Burning

Burning

The only way to make the serenity of a place detached from civilization intense is to frame it from the perspective of lonely people. Lee Chang-dong‘s long-anticipated, immediately-acclaimed Burning is able to craft this in two ways for two different individuals. Lee Jong-su is always dwarfed by the rural nature of the farm his family grew up with, and it furthers his status as a true Murakami protagonist with a total lack of direction in a world of constant mystery. Hae-mi is lyrical and fluid in her movements, someone who wishes to revel in her lack of direction and entrapment, and even does so for once in a stunning moment underscored by a particular Miles Davis track, but comes back to the suffocating truths that Jong-su seems to take as just another event. Add Ben to the equation, and the feelings stir more to reflect on a shared young adult ennui next to someone with the best of their years already starting.

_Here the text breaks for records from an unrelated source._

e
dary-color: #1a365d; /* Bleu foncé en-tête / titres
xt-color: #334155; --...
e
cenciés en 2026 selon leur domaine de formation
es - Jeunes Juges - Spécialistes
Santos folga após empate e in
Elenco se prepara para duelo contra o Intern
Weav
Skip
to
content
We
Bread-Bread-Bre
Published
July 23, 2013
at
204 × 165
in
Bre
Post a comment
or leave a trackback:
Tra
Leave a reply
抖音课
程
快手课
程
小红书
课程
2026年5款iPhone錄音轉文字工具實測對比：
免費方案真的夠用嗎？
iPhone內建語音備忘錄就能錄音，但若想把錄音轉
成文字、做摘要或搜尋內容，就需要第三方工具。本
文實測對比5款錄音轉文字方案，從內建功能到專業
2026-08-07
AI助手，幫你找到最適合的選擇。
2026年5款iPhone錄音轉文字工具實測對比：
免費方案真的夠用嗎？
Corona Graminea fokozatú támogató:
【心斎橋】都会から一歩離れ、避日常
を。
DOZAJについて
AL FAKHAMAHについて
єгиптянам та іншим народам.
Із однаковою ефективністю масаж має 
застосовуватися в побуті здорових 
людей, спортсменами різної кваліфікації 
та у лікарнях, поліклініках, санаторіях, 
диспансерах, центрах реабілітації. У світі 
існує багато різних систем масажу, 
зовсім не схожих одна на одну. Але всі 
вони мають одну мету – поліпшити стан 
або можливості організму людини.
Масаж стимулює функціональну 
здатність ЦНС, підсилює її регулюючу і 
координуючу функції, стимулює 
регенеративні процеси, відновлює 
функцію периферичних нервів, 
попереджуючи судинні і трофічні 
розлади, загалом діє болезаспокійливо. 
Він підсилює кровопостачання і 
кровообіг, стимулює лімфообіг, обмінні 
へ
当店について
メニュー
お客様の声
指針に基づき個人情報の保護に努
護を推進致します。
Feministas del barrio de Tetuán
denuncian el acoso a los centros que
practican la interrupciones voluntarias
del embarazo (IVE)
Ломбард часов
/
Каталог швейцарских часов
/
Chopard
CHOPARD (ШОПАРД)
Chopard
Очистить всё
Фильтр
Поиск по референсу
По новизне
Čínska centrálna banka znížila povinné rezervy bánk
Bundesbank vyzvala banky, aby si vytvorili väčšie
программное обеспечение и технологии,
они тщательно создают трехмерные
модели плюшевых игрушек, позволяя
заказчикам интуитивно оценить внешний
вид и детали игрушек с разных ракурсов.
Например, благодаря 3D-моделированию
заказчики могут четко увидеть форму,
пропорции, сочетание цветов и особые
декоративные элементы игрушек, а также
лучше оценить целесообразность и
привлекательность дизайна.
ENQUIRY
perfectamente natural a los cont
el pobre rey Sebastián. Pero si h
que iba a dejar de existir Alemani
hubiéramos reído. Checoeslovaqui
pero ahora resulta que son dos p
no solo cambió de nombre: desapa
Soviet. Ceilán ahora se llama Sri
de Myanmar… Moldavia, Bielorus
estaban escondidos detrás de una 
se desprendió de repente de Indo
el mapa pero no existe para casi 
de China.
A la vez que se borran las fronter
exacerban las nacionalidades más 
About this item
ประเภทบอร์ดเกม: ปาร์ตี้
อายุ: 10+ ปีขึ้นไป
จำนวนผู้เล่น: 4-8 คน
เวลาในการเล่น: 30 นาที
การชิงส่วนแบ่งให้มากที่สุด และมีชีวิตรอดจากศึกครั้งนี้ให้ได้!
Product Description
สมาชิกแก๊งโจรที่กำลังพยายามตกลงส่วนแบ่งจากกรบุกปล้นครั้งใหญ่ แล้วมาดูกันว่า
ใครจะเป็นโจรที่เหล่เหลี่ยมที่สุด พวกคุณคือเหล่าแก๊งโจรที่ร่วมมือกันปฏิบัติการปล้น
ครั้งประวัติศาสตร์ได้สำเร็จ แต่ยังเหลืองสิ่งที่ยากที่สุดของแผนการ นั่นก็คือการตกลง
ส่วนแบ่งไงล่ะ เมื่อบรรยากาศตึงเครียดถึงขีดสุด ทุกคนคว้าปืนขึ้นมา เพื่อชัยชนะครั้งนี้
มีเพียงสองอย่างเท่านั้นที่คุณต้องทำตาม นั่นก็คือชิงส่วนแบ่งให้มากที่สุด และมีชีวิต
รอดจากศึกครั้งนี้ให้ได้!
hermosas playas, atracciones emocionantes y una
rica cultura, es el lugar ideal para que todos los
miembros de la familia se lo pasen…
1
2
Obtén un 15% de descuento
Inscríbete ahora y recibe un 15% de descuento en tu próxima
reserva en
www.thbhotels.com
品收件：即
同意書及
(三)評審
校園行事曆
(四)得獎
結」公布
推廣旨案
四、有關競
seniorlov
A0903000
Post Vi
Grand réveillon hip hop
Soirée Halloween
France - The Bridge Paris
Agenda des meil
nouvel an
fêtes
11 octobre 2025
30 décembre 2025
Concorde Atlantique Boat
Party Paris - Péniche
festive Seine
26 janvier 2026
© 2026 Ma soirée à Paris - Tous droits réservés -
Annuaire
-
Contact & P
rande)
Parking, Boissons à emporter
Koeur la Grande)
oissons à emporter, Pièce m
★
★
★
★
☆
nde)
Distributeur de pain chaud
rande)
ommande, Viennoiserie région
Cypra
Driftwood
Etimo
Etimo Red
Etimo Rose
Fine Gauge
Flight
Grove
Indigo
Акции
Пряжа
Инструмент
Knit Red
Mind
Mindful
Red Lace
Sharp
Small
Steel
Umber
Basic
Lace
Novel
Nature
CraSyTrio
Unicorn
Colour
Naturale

Other reviewer‘s here have applied a socioeconomic reading to the film, and it’s valid. The situation of Ben contrasted with the other two leads is made overt, with his endless circle of friends and the apparent sociopathy he possesses with his odd pastime. Another reading is possible when considering how ambiguous the narrative becomes, in true fashion of the source material’s author of enigmatic fiction. Why question Ben’s culpability when Jong-su is merely more passive in his obsessions? Quiet observation is one thing, and the lack of reaction on his part to various problems befalling him before the disappearance of Hae-mi could be attributed to being a passenger before he makes a move at last. At the same time, he may be digesting all the reasons to lose form. His father’s anger issues, lonely occupation of a farm, no ideas for a novel he wishes to write, there’s no direction and nothing to lose. His response to what he perceives as a sinister threat to his desires makes perfect sense, even if it might not even be what he thinks it’s for.